抱っこは拒否できたけど、頭をくしゃくしゃ撫でられた。トルグさんより荒っぽい。
なんかこうゆうのって、思い出すと俺にもあったな。
そう、あれはポチだ。
ばーちゃんの所には、村のおばちゃんがちょくちょく相談や愚痴を聞いてもらいにやって来ていた。その中に、いつも犬を連れてやってくる人がいたんだ。
シバ犬っぽい雑種で、シバにしてはちょっと長めで柔らかい文旦色の毛並みのわんこ。
あれは小学生くらいだったよな。俺はポチに触りたくて触りたくて仕方なかったけど、興奮すると力の加減が難しくなるからダメだとばーちゃんに止められて。それならばと力を抑える訓練をむちゃくちゃ頑張ったんだ。やっとOKが出て、初めて触らせてもらった時は嬉しくて嬉しくておばちゃんの愚痴が終わるまで撫で回した。
そのせいか、次に会ったポチには警戒されてまた触らせてもらえなくなって泣いたけど。それからは、餌付けしたり程々の距離をとって遊んだりしてまた触れるようになったんだよな。
リドルカさんの行動がなんかそれっぽい。
彼の持つ力、絶大な魔力の影響を受けずに触れて大丈夫な存在が珍しい、と聞いたからそのせいだろうな。

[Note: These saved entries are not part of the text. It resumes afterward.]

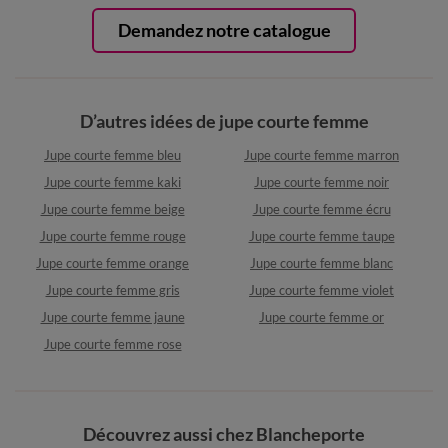
Demandez notre catalogue
D’autres idées de jupe courte femme
Jupe courte femme bleu
Jupe courte femme marron
Jupe courte femme kaki
Jupe courte femme noir
Jupe courte femme beige
Jupe courte femme écru
Jupe courte femme rouge
Jupe courte femme taupe
Jupe courte femme orange
Jupe courte femme blanc
Jupe courte femme gris
Jupe courte femme violet
Jupe courte femme jaune
Jupe courte femme or
Jupe courte femme rose
Découvrez aussi chez Blancheporte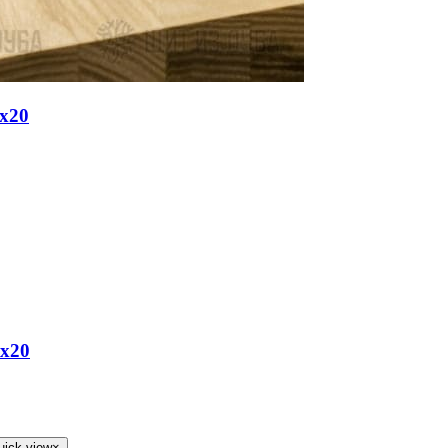
х20
х20
uick view
×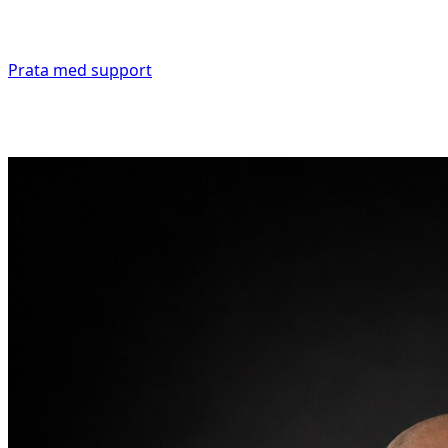
Prata med support
Les véhicules de cette marque seront bientôt disponibles
à la location.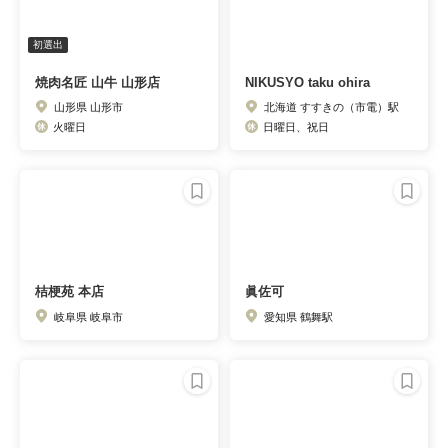
初選出
焼肉名匠 山牛 山形店
NIKUSYO taku ohira
山形県 山形市
北海道 すすきの（市電）駅
火曜日
日曜日、祝日
桔梗苑 本店
眞佐可
岐阜県 岐阜市
愛知県 鶴舞駅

俺、ポチ扱いされるんなら次は餌付けかな。一緒に遊ぶのかな。なんか捕まってからも食事はおいしいもの食べさせてもらってるし。でも遊ぶことに関しては何したらいいかわからないよ。
先々にいくばくかの不安を感じつつ、朝食をいただいた後。
パレアーナさんがやって来た。
「皇都を案内してあげるわ!」
朝から元気いっぱいだ。
昨日あんなことがあったばかりの皇族兄妹が揃ってこんなでいいんだろうか。
「街に行っていいんですか?」
「お姉さまにオンタルダのいいところを見せてあげなさいって言われたの。街を一通り見て商店通りとか歌劇場とか、テムラス川を臨む公園とかもね。馬車で回るだけだけど、見てるだけでも楽しいわよ」
「馬車で見て回るだけ?」
「馬車から出るのは……あまり良くないの。馬車で回るだけなら、リドルカお兄様もご一緒できるでしょ?」
「……そうだな」
まあ、皇族があんまりフラフラするわけにもいかないだろうしね。一人で行っといで、って言ってもらえるのが一番楽だったけど。

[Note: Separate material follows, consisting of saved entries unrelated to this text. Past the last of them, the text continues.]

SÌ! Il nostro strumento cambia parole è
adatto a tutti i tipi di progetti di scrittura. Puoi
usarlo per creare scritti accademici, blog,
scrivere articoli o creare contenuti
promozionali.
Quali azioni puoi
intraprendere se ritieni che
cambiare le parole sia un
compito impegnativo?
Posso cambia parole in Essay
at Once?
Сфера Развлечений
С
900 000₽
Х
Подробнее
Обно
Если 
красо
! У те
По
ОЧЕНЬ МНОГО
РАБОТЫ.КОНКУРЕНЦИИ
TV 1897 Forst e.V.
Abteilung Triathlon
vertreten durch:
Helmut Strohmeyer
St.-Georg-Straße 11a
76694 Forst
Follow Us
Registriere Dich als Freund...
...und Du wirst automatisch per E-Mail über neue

そんなわけで、パレアーナさんも含めて遊びに行くことになった。馬車で散歩だけど。散歩かぁ……やっぱりポチか。
「せっかくだから貴族街を回っていきましょう」
パレアーナさんがそう言うと、馬車はきれいな街並みを走り始めた。前と違ってカーテンは開けられていて普通に外が見える。それと、馬車には護衛の騎士が数人、馬でついてきている。黒い鎧にマントだから近衛騎士かな。

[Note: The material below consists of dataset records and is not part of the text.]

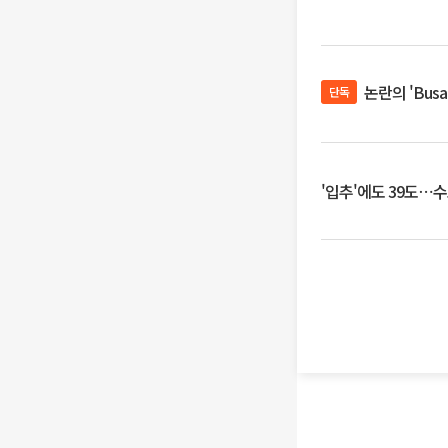
논란의 'Bus
단독
'입추'에도 39도⋯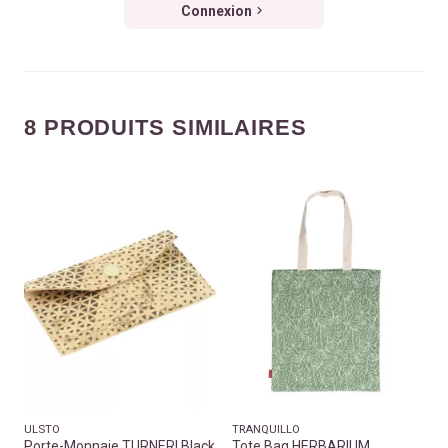
Connexion
8 PRODUITS SIMILAIRES
ULSTO
TRANQUILLO
Porte-Monnaie TURNERI Black
Tote Bag HERBARIUM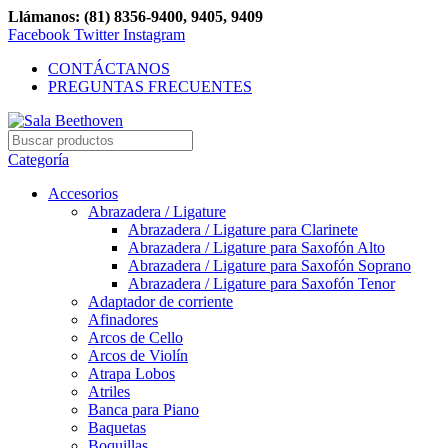
Llámanos: (81) 8356-9400, 9405, 9409
Facebook
Twitter
Instagram
CONTÁCTANOS
PREGUNTAS FRECUENTES
Categoría
Accesorios
Abrazadera / Ligature
Abrazadera / Ligature para Clarinete
Abrazadera / Ligature para Saxofón Alto
Abrazadera / Ligature para Saxofón Soprano
Abrazadera / Ligature para Saxofón Tenor
Adaptador de corriente
Afinadores
Arcos de Cello
Arcos de Violín
Atrapa Lobos
Atriles
Banca para Piano
Baquetas
Boquillas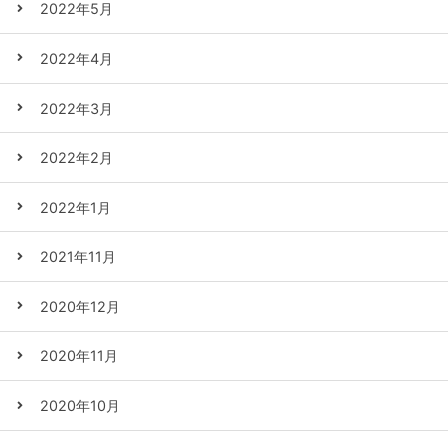
2022年5月
2022年4月
2022年3月
2022年2月
2022年1月
2021年11月
2020年12月
2020年11月
2020年10月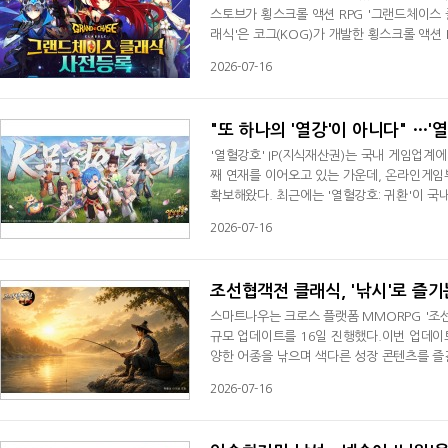
스토브가 횡스크롤 액션 RPG '그랜드체이스
래식'은 코그(KOG)가 개발한 횡스크롤 액션 
식 버전은 원작 특유의 액션과 콤보 플레이, Pv
2026-07-16
다양한 콘텐츠를 제공한다.스토브는 출시를 기
템과 펫 등을 획득할 수 있으며, PC방에서는 
"또 하나의 '열강'이 아니다" …
'열혈강호' IP(지식재산권)는 국내 게임업계
째 연재를 이어오고 있는 가운데, 온라인게임
확보해왔다. 최근에는 '열혈강호: 귀환'이 국
그만큼 이용자들의 눈높이도 높아졌다. 이제는
2026-07-16
보이는 '열혈강호: 넥스트'가 관심을 모으는 
서도 한 단계 진화한 MMORPG를 목표로 하
조선협객전 클래식, '낚시'로 즐
스마트나우는 크로스 플랫폼 MMORPG '조선
규모 업데이트를 16일 진행했다.이번 업데이트
양한 어종을 낚으며 색다른 성장 콘텐츠를 즐
희귀도가 적용된다. 획득한 물고기는 판매를 
2026-07-16
있다. 또한 낚시터에서는 캐릭터가 강태공 모
별화된 재미를 제공한다.낚시를 위해서는 낚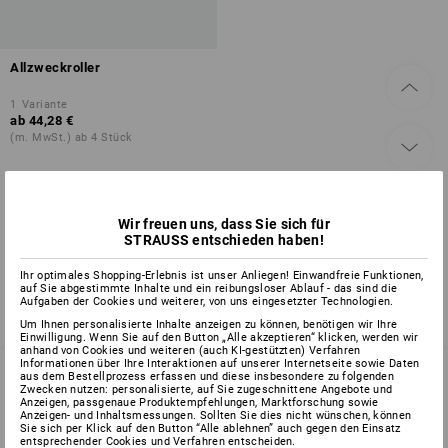
Allzweckroller
1
Variante
ab
44,28 €
(m. MwSt.) ab 4 Stück
Sie haben sich bereits 1 von 1 Artikel angesehen.
Wir freuen uns, dass Sie sich für
STRAUSS entschieden haben!
Ihr optimales Shopping-Erlebnis ist unser Anliegen! Einwandfreie Funktionen,
auf Sie abgestimmte Inhalte und ein reibungsloser Ablauf - das sind die
Aufgaben der Cookies und weiterer, von uns eingesetzter Technologien.
Um Ihnen personalisierte Inhalte anzeigen zu können, benötigen wir Ihre
Einwilligung. Wenn Sie auf den Button „Alle akzeptieren“ klicken, werden wir
anhand von Cookies und weiteren (auch KI-gestützten) Verfahren
Informationen über Ihre Interaktionen auf unserer Internetseite sowie Daten
aus dem Bestellprozess erfassen und diese insbesondere zu folgenden
Zwecken nutzen: personalisierte, auf Sie zugeschnittene Angebote und
Anzeigen, passgenaue Produktempfehlungen, Marktforschung sowie
SERVICE 07 32 / 33 67 14
Anzeigen- und Inhaltsmessungen. Sollten Sie dies nicht wünschen, können
Sie sich per Klick auf den Button “Alle ablehnen” auch gegen den Einsatz
entsprechender Cookies und Verfahren entscheiden.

皇城の城壁と、一般民衆との町境にある大きな壁との間にある住宅街。流石に貴族街と言われるだけあって、綺麗な建物がたくさんある。けれど、その中にちらほら、庭木が枯れていたり剪定されずにわさわさになっているものが見えた。窓ガラスが割れていたり、壁が焦げていたり、たまに更地になっている場所もある。
聞いていいものか迷っている間に、馬車は貴族街を走り抜け一般の街に出る城壁の門を抜けた。
「おおっ、姫様だ!」
「パレアーナ姫様だわっ」
「姫様ー!」
やって来た時の大通りではなく、市街地に近い商店の並ぶ通りに馬車が入ると、目敏い人が窓辺のパレアーナさんに気がついて手を振り始めた。騎士が警護しているから近づいてくることはないけど。
「パレアーナさんって人気者なんですね」
「ま、まあね」
頬を染めて自慢げに言うパレアーナさん。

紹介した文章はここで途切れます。